Malicious Software / KB955069

[Dave]

Hi Windows XP will not run the Malicious software tool nor will it install
succesfully the update KB955069. It shows in ADD/REMOVE as installed but
updates still wants to install along with the Malicious Software Removal
tool. Also the pc is continually changing the services.msc file back to not
to allowing automatic updates.

Any ideas on how to fix and do a successful Malicious Scan?

 

[PA Bear [MS MVP]]

There's a very strong possibility that you have a Vundo infection, which is
usually accompanied by ZLOB and/or SDBot infections, all of which are
protected by a rootkit.

1. See if you can download/run the MSRT manually:
http://www.microsoft.com/security/malwareremove/default.mspx

2. Run this online scan (in safe mode w/networking, if need be):
http://onecare.live.com/site/en-us/center/howsafe.htm

3. Run additional checks for hijackware, including posting your hijackthis
log to an appropriate forum.

Checking for/Help with Hijackware
http://aumha.org/a/parasite.htm
http://aumha.org/a/quickfix.htm
http://aumha.net/viewtopic.php?t=5878
http://wiki.castlecops.com/Malware_Removal_and_Prevention:_Introduction
http://mvps.org/winhelp2002/unwanted.htm
http://inetexplorer.mvps.org/data/prevention.htm
http://inetexplorer.mvps.org/tshoot.html
http://www.mvps.org/sramesh2k/Malware_Defence.htm
http://defendingyourmachine2.blogspot.com/
http://www.elephantboycomputers.com/page2.html#Removing_Malware

When all else fails, HijackThis v2.0.2
(http://aumha.org/downloads/hijackthis.exe) is the preferred tool to use (in
conjuction with some other utilities). HijackThis will NOT fix anything on
its own, but it will help you to both identify and remove any
hijackware/spyware with assistance from an expert. **Post your log to
http://spywarehammer.com/simplemachinesforum/index.php?board=10.0,
http://forums.spybot.info/forumdisplay.php?f=22,
http://aumha.net/viewforum.php?f=30, or another appropriate forum for review
by an expert in such matters, not here.**

If the procedures look too complex - and there is no shame in admitting this
isn't your cup of tea - take the machine to a local, reputable and
independent (i.e., not BigBoxStoreUSA) computer repair shop.

 

[Andrew E.]

Malicious software removal utility has & is 890830,even though its been
out for a couple of years,the number has never changed.955069 is an update
for XML.Either way,try install them by themselves instead of update,get them
at:http://www.microsoft.com/technet/security/current.aspx
Get the malicous software
at:http://www.microsoft.com/security/malwareremove/default.mspx

 

[Dave]

Hi.

I downloaded the Malicious software tool manually and ran it but it just
doesnt run.
The pc that has the infections on prevously had an inferior antivirus
package on, so have upgraded it to Norton 2009. Norton has on manual scan
found nothing but comes up on real time protection blocking a number of
attacks.

Internet explorer is creating on occasion new windows with adverts.

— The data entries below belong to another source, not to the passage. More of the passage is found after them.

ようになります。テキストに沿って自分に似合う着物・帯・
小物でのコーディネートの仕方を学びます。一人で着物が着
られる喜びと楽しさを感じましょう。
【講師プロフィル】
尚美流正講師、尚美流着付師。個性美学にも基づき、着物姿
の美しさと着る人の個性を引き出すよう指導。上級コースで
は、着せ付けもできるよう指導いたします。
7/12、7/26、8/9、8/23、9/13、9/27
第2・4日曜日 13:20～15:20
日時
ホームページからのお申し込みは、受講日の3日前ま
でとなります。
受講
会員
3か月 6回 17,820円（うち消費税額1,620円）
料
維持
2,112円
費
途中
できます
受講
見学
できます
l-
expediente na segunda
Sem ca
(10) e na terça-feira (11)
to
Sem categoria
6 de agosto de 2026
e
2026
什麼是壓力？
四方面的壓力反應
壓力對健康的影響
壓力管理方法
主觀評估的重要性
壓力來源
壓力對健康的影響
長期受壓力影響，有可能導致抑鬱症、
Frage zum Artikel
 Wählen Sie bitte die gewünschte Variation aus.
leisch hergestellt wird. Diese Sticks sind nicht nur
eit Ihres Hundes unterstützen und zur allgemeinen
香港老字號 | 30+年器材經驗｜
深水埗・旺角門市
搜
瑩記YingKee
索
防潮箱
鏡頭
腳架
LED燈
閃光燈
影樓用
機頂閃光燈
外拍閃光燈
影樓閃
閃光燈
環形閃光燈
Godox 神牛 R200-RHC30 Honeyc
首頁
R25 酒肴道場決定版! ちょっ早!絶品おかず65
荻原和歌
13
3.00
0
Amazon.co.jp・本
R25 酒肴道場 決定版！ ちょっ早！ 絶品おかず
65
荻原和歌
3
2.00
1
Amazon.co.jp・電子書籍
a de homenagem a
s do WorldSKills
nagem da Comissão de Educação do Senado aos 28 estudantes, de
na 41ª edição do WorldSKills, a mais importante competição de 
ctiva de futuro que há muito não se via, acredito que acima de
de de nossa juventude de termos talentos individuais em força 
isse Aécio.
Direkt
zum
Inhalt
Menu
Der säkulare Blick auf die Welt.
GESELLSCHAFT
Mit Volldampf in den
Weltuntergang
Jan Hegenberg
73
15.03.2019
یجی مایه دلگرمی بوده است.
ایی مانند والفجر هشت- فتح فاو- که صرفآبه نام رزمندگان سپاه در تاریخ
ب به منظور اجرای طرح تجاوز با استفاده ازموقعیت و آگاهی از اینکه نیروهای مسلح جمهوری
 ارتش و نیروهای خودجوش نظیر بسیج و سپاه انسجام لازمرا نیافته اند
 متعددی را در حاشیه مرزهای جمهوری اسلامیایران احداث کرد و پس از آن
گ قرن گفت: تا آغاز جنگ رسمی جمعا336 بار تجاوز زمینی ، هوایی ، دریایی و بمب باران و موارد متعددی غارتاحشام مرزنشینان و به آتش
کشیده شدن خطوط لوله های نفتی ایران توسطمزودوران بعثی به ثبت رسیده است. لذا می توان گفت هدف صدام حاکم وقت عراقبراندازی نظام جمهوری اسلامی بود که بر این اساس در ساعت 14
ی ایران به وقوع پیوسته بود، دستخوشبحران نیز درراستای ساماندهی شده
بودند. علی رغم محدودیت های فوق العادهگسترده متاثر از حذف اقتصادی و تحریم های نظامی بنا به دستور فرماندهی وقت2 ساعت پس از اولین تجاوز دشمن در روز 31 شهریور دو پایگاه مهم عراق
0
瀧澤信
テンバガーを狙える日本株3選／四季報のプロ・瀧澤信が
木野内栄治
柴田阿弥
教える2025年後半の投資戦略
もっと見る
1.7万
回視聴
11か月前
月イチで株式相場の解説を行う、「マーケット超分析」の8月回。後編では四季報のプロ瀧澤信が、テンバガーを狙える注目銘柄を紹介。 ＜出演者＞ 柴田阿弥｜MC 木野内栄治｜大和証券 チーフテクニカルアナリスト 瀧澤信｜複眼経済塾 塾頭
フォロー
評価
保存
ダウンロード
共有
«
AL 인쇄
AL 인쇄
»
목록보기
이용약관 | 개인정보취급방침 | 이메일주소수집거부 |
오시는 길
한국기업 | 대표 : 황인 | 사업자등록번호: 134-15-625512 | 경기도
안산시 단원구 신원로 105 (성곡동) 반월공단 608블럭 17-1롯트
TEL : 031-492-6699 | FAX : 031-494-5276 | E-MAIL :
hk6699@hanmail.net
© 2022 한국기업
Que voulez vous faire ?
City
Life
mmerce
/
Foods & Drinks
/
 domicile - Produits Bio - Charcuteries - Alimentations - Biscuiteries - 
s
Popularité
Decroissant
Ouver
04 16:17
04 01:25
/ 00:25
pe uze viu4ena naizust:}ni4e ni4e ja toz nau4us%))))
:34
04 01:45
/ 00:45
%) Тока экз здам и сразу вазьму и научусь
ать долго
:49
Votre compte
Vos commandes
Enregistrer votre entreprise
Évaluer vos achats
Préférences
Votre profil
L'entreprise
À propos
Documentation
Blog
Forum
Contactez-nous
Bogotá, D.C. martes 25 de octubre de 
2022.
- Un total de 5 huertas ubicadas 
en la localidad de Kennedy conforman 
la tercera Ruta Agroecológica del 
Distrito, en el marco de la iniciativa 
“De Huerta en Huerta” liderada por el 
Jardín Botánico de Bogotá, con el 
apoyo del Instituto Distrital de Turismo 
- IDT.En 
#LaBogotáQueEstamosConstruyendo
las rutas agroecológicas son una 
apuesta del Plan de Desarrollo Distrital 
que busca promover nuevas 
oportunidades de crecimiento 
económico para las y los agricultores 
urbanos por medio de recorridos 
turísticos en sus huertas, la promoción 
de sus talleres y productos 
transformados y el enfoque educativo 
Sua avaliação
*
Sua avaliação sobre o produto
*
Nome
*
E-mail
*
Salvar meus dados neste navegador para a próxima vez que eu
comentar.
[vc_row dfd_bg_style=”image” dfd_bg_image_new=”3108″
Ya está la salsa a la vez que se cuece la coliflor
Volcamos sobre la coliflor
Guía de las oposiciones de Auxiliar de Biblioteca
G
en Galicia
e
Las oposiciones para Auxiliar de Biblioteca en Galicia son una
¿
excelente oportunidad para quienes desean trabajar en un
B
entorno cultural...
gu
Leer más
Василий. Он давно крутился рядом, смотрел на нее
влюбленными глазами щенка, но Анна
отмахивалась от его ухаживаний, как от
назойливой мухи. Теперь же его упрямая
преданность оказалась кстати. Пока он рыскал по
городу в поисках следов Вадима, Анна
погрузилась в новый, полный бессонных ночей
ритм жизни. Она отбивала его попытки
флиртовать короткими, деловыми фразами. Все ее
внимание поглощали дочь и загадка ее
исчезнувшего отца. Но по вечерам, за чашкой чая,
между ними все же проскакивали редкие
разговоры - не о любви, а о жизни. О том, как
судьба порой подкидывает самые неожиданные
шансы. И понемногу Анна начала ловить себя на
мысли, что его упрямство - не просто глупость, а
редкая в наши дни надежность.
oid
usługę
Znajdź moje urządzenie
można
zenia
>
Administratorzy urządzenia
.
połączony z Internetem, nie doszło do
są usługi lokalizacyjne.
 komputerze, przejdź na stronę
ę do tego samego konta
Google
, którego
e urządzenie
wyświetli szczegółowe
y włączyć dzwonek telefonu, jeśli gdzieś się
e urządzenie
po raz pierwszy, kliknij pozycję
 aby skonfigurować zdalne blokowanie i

Is there way to force the Malicious software removal to run?

OH, I downloaded the Vundo removal tool from symantec and it found 2 files,
however issues still as is.(i did turn off system restore first)

Will attempt the Live One Care online scan.

 

[Keith_Hailey]

You should have done as Pa Bear said. You have to clean it BEFORE you
install Norton or any other AV. Rootkits already installed keep an eye on
what you, and your AV software, are doing and Norton will never be able to
uninstall it on it's own. It'll just keep popping up and coming back and
after a few messages back to it's originator, could even attack, cripple or
even fully remove your Norton installation.

I don't know that the shops in your area charge. We run a flat rate on
removal of $75 and $87.50 for an "Erase & Reload". I live in a small town in
a rural area, so our prices are more inline with the reality of the local
economy. Some times we make money, some times we lose. It all balances out
though.

Keth

 

[PA Bear [MS MVP]]

[X-post to Security Home Users newsgroup]

I downloaded the Malicious software tool manually and ran it but it just
doesnt run.

Skip to Steps #2 *and* #3.

The pc that has the infections on prevously had an inferior antivirus
package on, so have upgraded it to Norton 2009...

Too late now! And chances are that Norton [whatever] 2009 wouldn't have
saved your a** in the first place if it were working properly.